### Exercise requirements
Filter these records by the string "lusso", copying each line that holds it.

________

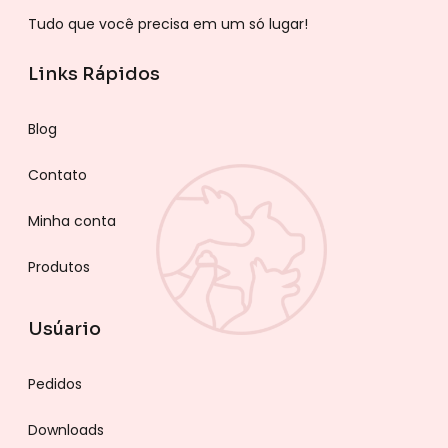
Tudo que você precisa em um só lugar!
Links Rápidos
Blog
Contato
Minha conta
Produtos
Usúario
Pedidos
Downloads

________

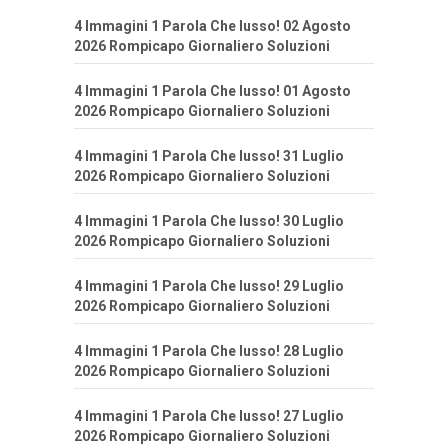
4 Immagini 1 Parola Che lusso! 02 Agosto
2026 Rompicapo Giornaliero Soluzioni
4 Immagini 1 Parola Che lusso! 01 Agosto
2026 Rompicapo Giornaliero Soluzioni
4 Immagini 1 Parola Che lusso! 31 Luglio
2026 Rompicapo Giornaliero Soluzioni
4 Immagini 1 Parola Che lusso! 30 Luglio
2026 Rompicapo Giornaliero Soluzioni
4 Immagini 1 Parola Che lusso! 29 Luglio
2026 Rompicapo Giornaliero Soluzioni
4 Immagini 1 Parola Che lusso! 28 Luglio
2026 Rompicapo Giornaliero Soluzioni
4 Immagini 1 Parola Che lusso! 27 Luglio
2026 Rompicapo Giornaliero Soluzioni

________

### Answer section
4 Immagini 1 Parola Che lusso! 02 Agosto
4 Immagini 1 Parola Che lusso! 01 Agosto
4 Immagini 1 Parola Che lusso! 31 Luglio
4 Immagini 1 Parola Che lusso! 30 Luglio
4 Immagini 1 Parola Che lusso! 29 Luglio
4 Immagini 1 Parola Che lusso! 28 Luglio
4 Immagini 1 Parola Che lusso! 27 Luglio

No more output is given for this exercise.